Digital twins – Bridging the physical and digital. This twin would enable one to collaborate virtually, intake sensor data and simulate conditions quickly, understand what-if scenarios clearly, predict results more accurately, and output instructions to manipulate the physical world.

Digital twins can simulate any aspect of a physical object or process. Digital twin capabilities are not new. Since the start of this decade, pioneering organizations have explored ways to use digital models to improve their products and processes. The connectivity, computing, data storage, and bandwidth required to process massive volumes of data involved in creating digital twins were cost-prohibitive in the past, but things have changed since then. Digital twins are poised to transform the way companies perform predictive maintenance of products. Access to larger volumes of data is making it possible to create simulations that are more detailed and dynamic than ever.
Models + data = insights and real value
Digital twins can help optimize supply chains, distribution and fulfillment operations, and even the individual performance of the workers involved. Digital twin technology enables retailers to model their supply chains as connected environments. Retailers can model assets, warehouses, logistics and material flows, inventory positions, people, and processes. Real-time sensor and equipment data, as well as ERP and other business system data, feed the model to create a live execution environment.
Use Case : Regulatory and food safety
Customer pain: Lack of a real-time view into quality and efficiency issues
Benefits : Improve output/Food safety
Optimise the entire production process, take the upstream and downstream dependencies into consideration and determine the most effective improvements. Gain deep production visibility: Track products through multiple production stages to optimize processes and avoid bottlenecks.

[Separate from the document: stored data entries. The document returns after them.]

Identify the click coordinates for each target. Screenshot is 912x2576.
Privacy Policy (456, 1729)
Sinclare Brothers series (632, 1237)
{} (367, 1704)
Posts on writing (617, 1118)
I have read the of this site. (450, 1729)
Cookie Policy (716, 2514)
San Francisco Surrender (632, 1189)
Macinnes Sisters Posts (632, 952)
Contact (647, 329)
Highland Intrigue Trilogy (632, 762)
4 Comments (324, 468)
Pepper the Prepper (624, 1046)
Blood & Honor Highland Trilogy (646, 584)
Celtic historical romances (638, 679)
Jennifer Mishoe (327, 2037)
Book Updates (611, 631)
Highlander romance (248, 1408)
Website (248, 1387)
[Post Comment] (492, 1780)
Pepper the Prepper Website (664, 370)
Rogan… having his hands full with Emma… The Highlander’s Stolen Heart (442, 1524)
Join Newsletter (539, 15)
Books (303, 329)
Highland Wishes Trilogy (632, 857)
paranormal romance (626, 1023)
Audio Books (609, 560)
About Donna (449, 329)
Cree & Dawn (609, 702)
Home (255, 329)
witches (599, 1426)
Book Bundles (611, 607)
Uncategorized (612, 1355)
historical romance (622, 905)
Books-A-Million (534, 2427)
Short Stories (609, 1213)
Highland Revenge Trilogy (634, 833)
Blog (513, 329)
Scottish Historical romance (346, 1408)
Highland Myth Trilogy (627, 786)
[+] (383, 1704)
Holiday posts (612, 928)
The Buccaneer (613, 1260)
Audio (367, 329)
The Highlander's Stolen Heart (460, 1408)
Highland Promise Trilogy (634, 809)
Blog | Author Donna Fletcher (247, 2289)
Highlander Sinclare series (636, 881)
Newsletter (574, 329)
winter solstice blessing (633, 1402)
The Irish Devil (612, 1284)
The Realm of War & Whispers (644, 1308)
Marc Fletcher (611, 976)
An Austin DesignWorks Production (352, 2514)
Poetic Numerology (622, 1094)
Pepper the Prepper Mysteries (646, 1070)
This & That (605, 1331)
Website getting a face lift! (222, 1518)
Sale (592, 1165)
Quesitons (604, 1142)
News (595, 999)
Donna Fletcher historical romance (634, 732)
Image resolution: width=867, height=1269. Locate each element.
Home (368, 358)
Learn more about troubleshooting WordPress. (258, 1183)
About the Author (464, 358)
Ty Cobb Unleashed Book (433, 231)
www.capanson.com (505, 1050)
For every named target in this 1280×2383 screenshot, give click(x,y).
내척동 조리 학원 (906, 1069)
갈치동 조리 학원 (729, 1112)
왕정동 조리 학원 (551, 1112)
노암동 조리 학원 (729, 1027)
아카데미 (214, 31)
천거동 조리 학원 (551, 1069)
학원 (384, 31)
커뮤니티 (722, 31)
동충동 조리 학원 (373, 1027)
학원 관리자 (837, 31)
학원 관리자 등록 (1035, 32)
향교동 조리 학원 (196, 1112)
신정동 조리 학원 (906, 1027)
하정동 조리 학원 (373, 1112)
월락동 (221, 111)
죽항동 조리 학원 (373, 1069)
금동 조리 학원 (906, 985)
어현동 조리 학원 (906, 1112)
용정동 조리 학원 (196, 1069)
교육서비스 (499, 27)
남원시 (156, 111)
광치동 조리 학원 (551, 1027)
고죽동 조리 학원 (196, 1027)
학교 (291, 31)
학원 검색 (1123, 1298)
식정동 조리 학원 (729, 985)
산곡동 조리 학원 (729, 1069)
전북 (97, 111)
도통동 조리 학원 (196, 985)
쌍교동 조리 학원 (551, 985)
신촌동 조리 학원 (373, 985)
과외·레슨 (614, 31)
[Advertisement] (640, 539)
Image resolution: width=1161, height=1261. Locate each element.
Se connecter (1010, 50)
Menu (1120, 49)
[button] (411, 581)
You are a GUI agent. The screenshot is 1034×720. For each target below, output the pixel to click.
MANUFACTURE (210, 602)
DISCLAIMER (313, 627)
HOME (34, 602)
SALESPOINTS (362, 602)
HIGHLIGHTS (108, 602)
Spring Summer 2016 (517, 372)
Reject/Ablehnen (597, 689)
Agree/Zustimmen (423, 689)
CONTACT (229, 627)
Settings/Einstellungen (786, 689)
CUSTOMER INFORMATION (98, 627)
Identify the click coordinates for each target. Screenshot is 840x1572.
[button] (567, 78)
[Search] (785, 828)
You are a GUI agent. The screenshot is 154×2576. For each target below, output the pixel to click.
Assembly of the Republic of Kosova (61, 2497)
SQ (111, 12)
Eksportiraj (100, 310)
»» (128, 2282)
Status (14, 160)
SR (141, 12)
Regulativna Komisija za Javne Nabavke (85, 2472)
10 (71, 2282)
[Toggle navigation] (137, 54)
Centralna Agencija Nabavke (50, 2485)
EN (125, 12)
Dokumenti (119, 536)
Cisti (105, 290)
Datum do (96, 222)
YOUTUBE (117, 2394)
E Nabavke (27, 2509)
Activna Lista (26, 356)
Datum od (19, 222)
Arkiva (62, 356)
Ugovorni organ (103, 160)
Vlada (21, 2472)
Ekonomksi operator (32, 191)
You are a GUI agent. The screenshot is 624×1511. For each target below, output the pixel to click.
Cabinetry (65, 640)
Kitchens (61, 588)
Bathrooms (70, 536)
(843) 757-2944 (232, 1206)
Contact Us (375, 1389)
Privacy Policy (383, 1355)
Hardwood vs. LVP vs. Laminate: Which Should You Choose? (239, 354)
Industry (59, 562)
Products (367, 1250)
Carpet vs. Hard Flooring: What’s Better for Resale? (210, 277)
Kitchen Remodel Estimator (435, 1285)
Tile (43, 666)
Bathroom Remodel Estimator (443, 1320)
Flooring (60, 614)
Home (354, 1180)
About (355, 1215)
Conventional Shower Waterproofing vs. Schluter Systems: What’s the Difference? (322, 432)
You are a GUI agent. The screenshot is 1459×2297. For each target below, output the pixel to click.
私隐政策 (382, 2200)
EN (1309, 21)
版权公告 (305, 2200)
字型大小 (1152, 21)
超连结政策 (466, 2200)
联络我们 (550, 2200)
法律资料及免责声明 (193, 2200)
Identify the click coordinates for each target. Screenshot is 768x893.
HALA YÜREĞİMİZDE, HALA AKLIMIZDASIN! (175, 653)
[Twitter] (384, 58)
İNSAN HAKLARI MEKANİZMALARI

Criteria for digital twin –
- High volumes of data availability
- Complex decision process with multiple varied outcomes
- High value for the business if even small adjustments are made
- Scalable and repeatable across multiple locations, once proven
What can help?
Simulation:
The tools for building digital twins are growing in power and sophistication. It is now possible to design complex what-if simulations, backtrack from detected real-world conditions, and perform millions of simulation processes without overwhelming systems. Finally, machine learning functionality is enhancing the depth and usefulness of insights.
New sources of data:
Data from real-time asset monitoring technologies can now be incorporated into digital twin simulations. Likewise, IoT sensors embedded in machinery or throughout supply chains can feed operational data directly into simulations, enabling continuous real-time monitoring.
Interoperability:
Over the past decade, the ability to integrate digital technology with the real world has improved dramatically. Much of this improvement can be attributed to enhanced industry standards for communications between IoT sensors, operational technology hardware, and efforts to integrate with diverse platforms.
Visualization:
The sheer volume of data required to create digital twin simulations can complicate analysis and make efforts to gain meaningful insights challenging. Advanced data visualization can help meet this challenge by filtering and distilling the information in real-time. The latest data visualization tools go far beyond basic dashboards and standard visualization capabilities to include interactive 3D, VR and AR-based visualizations, AI-enabled visualizations, and real-time streaming.
Instrumentation:
IoT sensors, both embedded and external, are becoming smaller, more accurate, cheaper, and more powerful. With improvements in networking technology and security, traditional control systems can be leveraged to have more granular, timely, and accurate information on real-world conditions to integrate with the virtual models.
Platform:
Increased availability of and access to powerful and inexpensive computing power, network, and storage are key enablers of digital twins. Having Cloud-based platforms, IoT, and analytics capabilities will enable all to capitalize on the digital twin’s trend.
Realizing digital twins’ full promise may require integrating systems and data across entire ecosystems. Creating a digital simulation of the complete customer life cycle or of a supply chain that includes not only first-tier suppliers but their suppliers, may provide an insight-rich macro view of operations, but it would also require incorporating external entities into internal digital ecosystems.
Optimization is an extraordinarily complex issue that requires volumes of real-time data to support what-if scenarios on the fly will help to make faster, smarter decisions.
Real-time visibility provided by digital twins enables retailers to implement new non-linear supply chain fulfillment models like curbside pick-up or micro-fulfillment. The digital twin also creates an umbrella across siloed data enabling critical information to be available throughout the supply chain. With the pandemic and the increase in online shopping, retailers have had to accelerate their response for on-time delivery and to enable buying online and picking up in-store. Using digital twins, we can have a better understanding of where local supply chain challenges exist across your entire store footprint.